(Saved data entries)
+++++

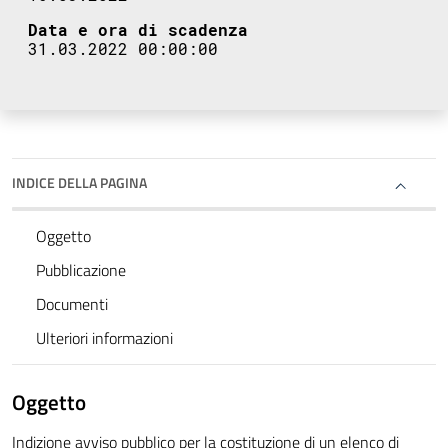
Data e ora di scadenza
31.03.2022 00:00:00
INDICE DELLA PAGINA
Oggetto
Pubblicazione
Documenti
Ulteriori informazioni
Oggetto
Indizione avviso pubblico per la costituzione di un elenco di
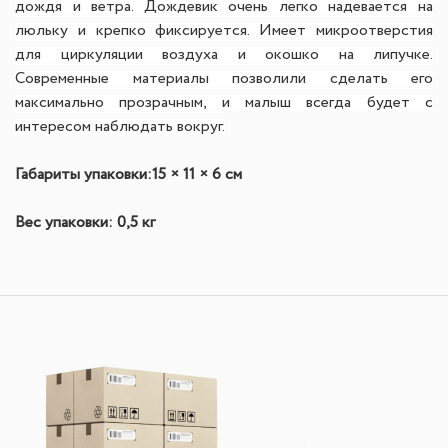
дождя и ветра. Дождевик очень легко надевается на
люльку и крепко фиксируется. Имеет микроотверстия
для циркуляции воздуха и окошко на липучке.
Современные материалы позволили сделать его
максимально прозрачным, и малыш всегда будет с
интересом наблюдать вокруг.
Габариты упаковки:
15 × 11 × 6 см
Вес упаковки: 0,5 кг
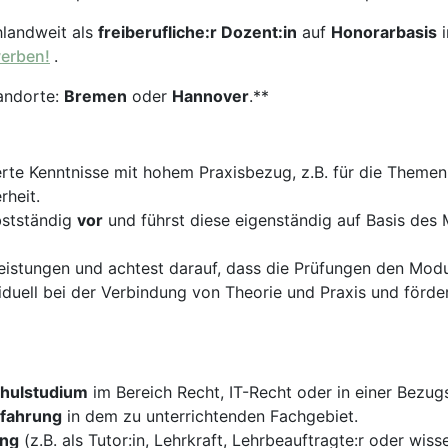
hlandweit als
freiberufliche:r Dozent:in
auf
Honorarbasis
werben!
.
andorte:
Bremen
oder
Hannover
.**
erte Kenntnisse mit hohem Praxisbezug, z.B. für die Theme
rheit.
bstständig
vor
und führst diese eigenständig auf Basis des
istungen und achtest darauf, dass die Prüfungen den Modul
duell bei der Verbindung von Theorie und Praxis und förder
hulstudium
im Bereich Recht, IT-Recht oder in einer Bezug
rfahrung
in dem zu unterrichtenden Fachgebiet.
ung
(z.B. als Tutor:in, Lehrkraft, Lehrbeauftragte:r oder wiss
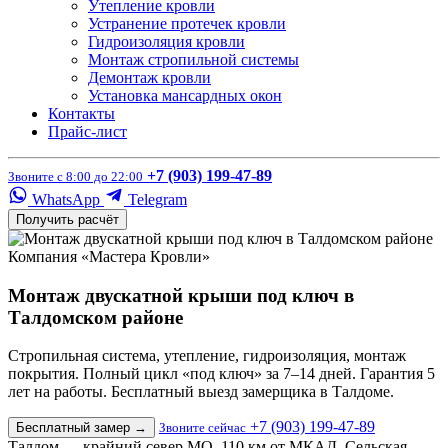
Утепление кровли
Устранение протечек кровли
Гидроизоляция кровли
Монтаж стропильной системы
Демонтаж кровли
Установка мансардных окон
Контакты
Прайс-лист
+7 (903) 199-47-89
Звоните с 8:00 до 22:00
WhatsApp
Telegram
Получить расчёт
Компания «Мастера Кровли»
Монтаж двускатной крыши под ключ в
Талдомском районе
Стропильная система, утепление, гидроизоляция, монтаж
покрытия. Полный цикл «под ключ» за 7–14 дней. Гарантия 5
лет на работы. Бесплатный выезд замерщика в Талдоме.
+7 (903) 199-47-89
Бесплатный замер
→
Звоните сейчас
Талдом — крайний север МО, 110 км от МКАД. Сельская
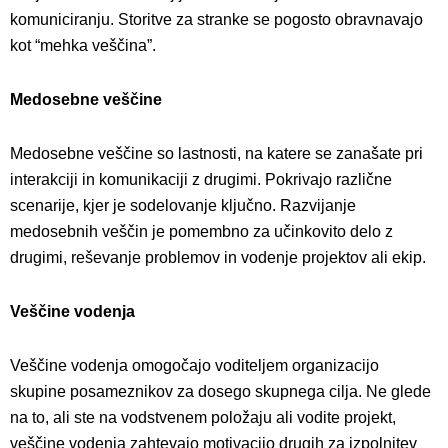
komuniciranju. Storitve za stranke se pogosto obravnavajo
kot “mehka veščina”.
Medosebne veščine
Medosebne veščine so lastnosti, na katere se zanašate pri
interakciji in komunikaciji z drugimi. Pokrivajo različne
scenarije, kjer je sodelovanje ključno. Razvijanje
medosebnih veščin je pomembno za učinkovito delo z
drugimi, reševanje problemov in vodenje projektov ali ekip.
Veščine vodenja
Veščine vodenja omogočajo voditeljem organizacijo
skupine posameznikov za dosego skupnega cilja. Ne glede
na to, ali ste na vodstvenem položaju ali vodite projekt,
veščine vodenja zahtevajo motivacijo drugih za izpolnitev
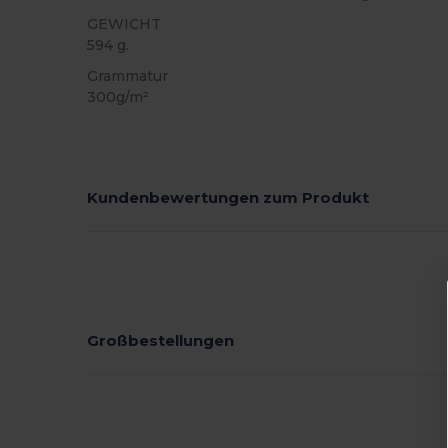
GEWICHT
594 g.
Grammatur
300g/m²
Kundenbewertungen zum Produkt
Großbestellungen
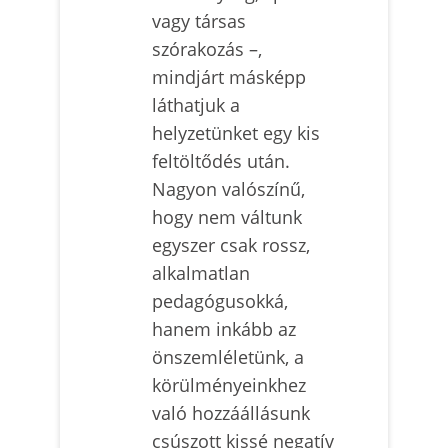
vagy társas
szórakozás –,
mindjárt másképp
láthatjuk a
helyzetünket egy kis
feltöltődés után.
Nagyon valószínű,
hogy nem váltunk
egyszer csak rossz,
alkalmatlan
pedagógusokká,
hanem inkább az
önszemléletünk, a
körülményeinkhez
való hozzáállásunk
csúszott kissé negatív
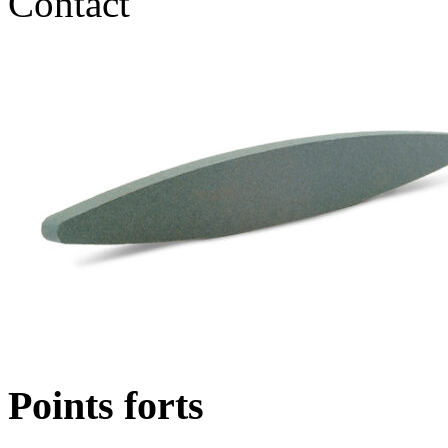
Contact
Points forts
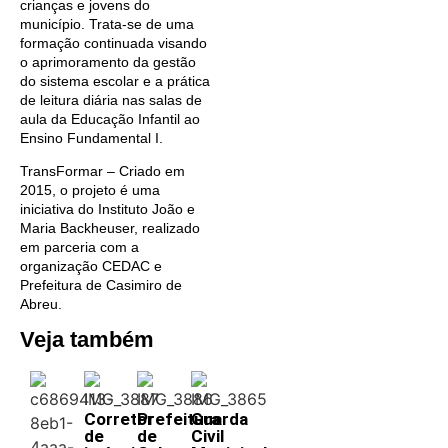
crianças e jovens do
município. Trata-se de uma
formação continuada visando
o aprimoramento da gestão
do sistema escolar e a prática
de leitura diária nas salas de
aula da Educação Infantil ao
Ensino Fundamental I.
TransFormar – Criado em
2015, o projeto é uma
iniciativa do Instituto João e
Maria Backheuser, realizado
em parceria com a
organização CEDAC e
Prefeitura de Casimiro de
Abreu.
Veja também
Corretor
Prefeitura
Guarda
de
de
Civil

+++++

The full set of entries should be transcribed exactly, pictures left aside.

Data e ora di scadenza
31.03.2022 00:00:00
INDICE DELLA PAGINA
Oggetto
Pubblicazione
Documenti
Ulteriori informazioni
Oggetto
Indizione avviso pubblico per la costituzione di un elenco di
дождя и ветра. Дождевик очень легко надевается на
люльку и крепко фиксируется. Имеет микроотверстия
для циркуляции воздуха и окошко на липучке.
Современные материалы позволили сделать его
максимально прозрачным, и малыш всегда будет с
интересом наблюдать вокруг.
Габариты упаковки:
15 × 11 × 6 см
Вес упаковки: 0,5 кг
hlandweit als
freiberufliche:r Dozent:in
auf
Honorarbasis
werben!
.
andorte:
Bremen
oder
Hannover
.**
erte Kenntnisse mit hohem Praxisbezug, z.B. für die Theme
rheit.
bstständig
vor
und führst diese eigenständig auf Basis des
istungen und achtest darauf, dass die Prüfungen den Modul
duell bei der Verbindung von Theorie und Praxis und förder
hulstudium
im Bereich Recht, IT-Recht oder in einer Bezug
rfahrung
in dem zu unterrichtenden Fachgebiet.
ung
(z.B. als Tutor:in, Lehrkraft, Lehrbeauftragte:r oder wiss
Утепление кровли
Устранение протечек кровли
Гидроизоляция кровли
Монтаж стропильной системы
Демонтаж кровли
Установка мансардных окон
Контакты
Прайс-лист
+7 (903) 199-47-89
Звоните с 8:00 до 22:00
WhatsApp
Telegram
Получить расчёт
Компания «Мастера Кровли»
Монтаж двускатной крыши под ключ в
Талдомском районе
Стропильная система, утепление, гидроизоляция, монтаж
покрытия. Полный цикл «под ключ» за 7–14 дней. Гарантия 5
лет на работы. Бесплатный выезд замерщика в Талдоме.
+7 (903) 199-47-89
Бесплатный замер
→
Звоните сейчас
Талдом — крайний север МО, 110 км от МКАД. Сельская
komuniciranju. Storitve za stranke se pogosto obravnavajo
kot “mehka veščina”.
Medosebne veščine
Medosebne veščine so lastnosti, na katere se zanašate pri
interakciji in komunikaciji z drugimi. Pokrivajo različne
scenarije, kjer je sodelovanje ključno. Razvijanje
medosebnih veščin je pomembno za učinkovito delo z
drugimi, reševanje problemov in vodenje projektov ali ekip.
Veščine vodenja
Veščine vodenja omogočajo voditeljem organizacijo
skupine posameznikov za dosego skupnega cilja. Ne glede
na to, ali ste na vodstvenem položaju ali vodite projekt,
veščine vodenja zahtevajo motivacijo drugih za izpolnitev
GEWICHT
594 g.
Grammatur
300g/m²
Kundenbewertungen zum Produkt
Großbestellungen
vagy társas
szórakozás –,
mindjárt másképp
láthatjuk a
helyzetünket egy kis
feltöltődés után.
Nagyon valószínű,
hogy nem váltunk
egyszer csak rossz,
alkalmatlan
pedagógusokká,
hanem inkább az
önszemléletünk, a
körülményeinkhez
való hozzáállásunk
csúszott kissé negatív
Contact
Points forts
crianças e jovens do
município. Trata-se de uma
formação continuada visando
o aprimoramento da gestão
do sistema escolar e a prática
de leitura diária nas salas de
aula da Educação Infantil ao
Ensino Fundamental I.
TransFormar – Criado em
2015, o projeto é uma
iniciativa do Instituto João e
Maria Backheuser, realizado
em parceria com a
organização CEDAC e
Prefeitura de Casimiro de
Abreu.
Veja também
Corretor
Prefeitura
Guarda
de
de
Civil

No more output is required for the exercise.